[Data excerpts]
--- START ---

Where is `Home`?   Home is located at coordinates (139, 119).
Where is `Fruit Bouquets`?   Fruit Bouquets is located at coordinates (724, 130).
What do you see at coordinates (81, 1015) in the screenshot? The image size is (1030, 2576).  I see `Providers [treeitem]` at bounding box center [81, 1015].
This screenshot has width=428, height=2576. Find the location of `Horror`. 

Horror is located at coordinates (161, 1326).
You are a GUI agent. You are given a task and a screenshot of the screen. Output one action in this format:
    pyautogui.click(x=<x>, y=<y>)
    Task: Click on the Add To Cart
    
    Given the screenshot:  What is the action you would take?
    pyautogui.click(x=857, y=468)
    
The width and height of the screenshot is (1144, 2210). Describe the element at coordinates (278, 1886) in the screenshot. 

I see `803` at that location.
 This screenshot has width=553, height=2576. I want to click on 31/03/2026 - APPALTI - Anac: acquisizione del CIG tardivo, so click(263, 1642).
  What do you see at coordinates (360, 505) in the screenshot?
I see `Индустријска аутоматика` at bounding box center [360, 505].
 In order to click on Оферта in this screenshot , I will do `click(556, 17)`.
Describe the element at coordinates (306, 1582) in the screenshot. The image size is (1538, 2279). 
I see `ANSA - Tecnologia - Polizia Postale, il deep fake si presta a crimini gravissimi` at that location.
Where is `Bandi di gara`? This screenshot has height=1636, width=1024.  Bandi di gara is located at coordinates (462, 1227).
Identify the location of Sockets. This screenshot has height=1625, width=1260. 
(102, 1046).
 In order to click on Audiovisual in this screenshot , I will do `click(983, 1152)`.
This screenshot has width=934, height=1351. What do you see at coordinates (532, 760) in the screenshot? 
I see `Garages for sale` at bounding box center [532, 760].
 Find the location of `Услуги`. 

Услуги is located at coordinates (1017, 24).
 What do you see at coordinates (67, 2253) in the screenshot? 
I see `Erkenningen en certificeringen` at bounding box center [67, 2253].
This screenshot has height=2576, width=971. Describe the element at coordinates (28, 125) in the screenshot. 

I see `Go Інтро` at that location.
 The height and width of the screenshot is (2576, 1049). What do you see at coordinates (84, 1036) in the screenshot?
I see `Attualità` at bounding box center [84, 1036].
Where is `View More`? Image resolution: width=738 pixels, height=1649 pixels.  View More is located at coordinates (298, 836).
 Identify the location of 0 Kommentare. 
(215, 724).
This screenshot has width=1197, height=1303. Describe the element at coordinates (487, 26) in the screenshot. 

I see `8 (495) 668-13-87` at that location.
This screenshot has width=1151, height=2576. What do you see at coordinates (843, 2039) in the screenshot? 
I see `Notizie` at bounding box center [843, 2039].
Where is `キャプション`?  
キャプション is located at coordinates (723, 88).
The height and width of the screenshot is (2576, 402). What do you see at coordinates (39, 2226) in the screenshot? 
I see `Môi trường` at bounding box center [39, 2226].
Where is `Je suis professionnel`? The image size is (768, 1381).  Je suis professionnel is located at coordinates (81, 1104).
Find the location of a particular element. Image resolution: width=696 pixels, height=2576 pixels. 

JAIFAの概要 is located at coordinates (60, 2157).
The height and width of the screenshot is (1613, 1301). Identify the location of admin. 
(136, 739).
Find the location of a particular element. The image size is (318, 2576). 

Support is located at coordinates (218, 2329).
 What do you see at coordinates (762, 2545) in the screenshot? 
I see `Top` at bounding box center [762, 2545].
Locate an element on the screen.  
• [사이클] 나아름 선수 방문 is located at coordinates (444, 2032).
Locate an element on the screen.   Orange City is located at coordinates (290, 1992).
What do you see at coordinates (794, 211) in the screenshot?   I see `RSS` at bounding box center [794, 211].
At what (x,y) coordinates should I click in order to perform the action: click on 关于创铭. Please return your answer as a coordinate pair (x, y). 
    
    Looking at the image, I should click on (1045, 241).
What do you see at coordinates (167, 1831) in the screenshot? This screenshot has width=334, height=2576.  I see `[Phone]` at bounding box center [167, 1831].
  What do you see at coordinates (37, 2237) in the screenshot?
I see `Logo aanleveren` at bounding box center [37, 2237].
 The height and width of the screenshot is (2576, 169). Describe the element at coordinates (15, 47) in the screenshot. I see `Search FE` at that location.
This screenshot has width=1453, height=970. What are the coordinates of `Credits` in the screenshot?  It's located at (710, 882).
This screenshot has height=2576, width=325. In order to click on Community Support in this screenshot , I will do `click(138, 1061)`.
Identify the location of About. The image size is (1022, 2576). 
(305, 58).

--- END ---

● EXERCISE
If a line in the records contains the word "will", copy it.

● WRITTEN RESPONSE
 In order to click on Оферта in this screenshot , I will do `click(556, 17)`.
 In order to click on Audiovisual in this screenshot , I will do `click(983, 1152)`.
This screenshot has height=2576, width=325. In order to click on Community Support in this screenshot , I will do `click(138, 1061)`.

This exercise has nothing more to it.